Studio Blighty working in Second

Over the last few years I’ve spent a lot of time helping people new to virtual worlds learn how they work. Over the last few weeks I’ve been sharing a series of short posts on some of the high level concepts I covered which will hopefully be useful to other people new to virtual worlds. The previous post talked about how you can structure the world so that everyone can move around easily to find everything that they want. This post talks about how virtual worlds can become the workplace of the future.

Not long after joining the Oculus Rooms team a couple of years ago, I first heard Michael Abrash talk about his dream of a virtual office where he could collaborate with colleagues from around the world in VR. My immediate thought was that of course this would happen: I had already done it very successfully for years. This note is an attempt to distribute that past future more evenly.

When I started working at Linden Lab in 2005 I was living in the UK and working from home.
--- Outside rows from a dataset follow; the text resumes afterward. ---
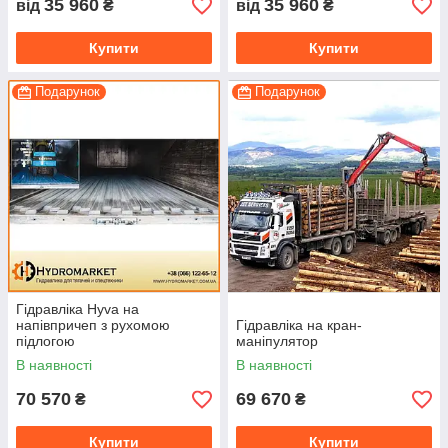
35 960
35 960
від
₴
від
₴
Купити
Купити
Подарунок
Подарунок
Гідравліка Hyva на
напівпричеп з рухомою
Гідравліка на кран-
підлогою
маніпулятор
В наявності
В наявності
70 570
69 670
₴
₴
Купити
Купити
After a day of hacking on Second Life‘s server infrastructure I would spend several hours every evening in Second Life working with my colleagues who were in San Francisco in real life.

One of the first engineers to arrive at the San Francisco office was Zero Linden who was a big fan of pair programming. As soon as he was online we would meet in our virtual office where our avatars would sit next to each other and we would discuss software architecture and test cases in Second Life while we used a shared editor to hack on C++ or Python in another window . Over time we started using our virtual office space to host office hours for other engineers with questions about the Second Life server and our initially spartan virtual office grew to include experiments in using Second Life to visualize our work and parts of the Second Life software architecture.

After an hour or so of pair programming with Zero to hand off the code I’d been working on during the UK daytime, other Lindens would start arriving at the San Francisco office and we would start using Second Life for larger scale team meetings. Even without tracked headsets, the 3D positional audio and instantly recognizable avatars made these meetings more successful than video conferencing. Because everyone was in Second Life together I felt far more present than I typically do using video conferencing to join a meeting in Menlo Park as the lone participant in London. Everyone was an equal participant in every meeting.

I expect this to be a common model for collaboration between remote workers in VR: the virtual space provides a forum for communication, conversation and annotation while existing applications, editors and tools are brought in to VR to provide familiar and powerful ways to create content together. I’m particularly excited about the possibilities for people to collaborate on very complex problems at the limit of human comprehension like large scale software development which are often hard to discuss in real life, but possible to visualize, understand and explore together in VR.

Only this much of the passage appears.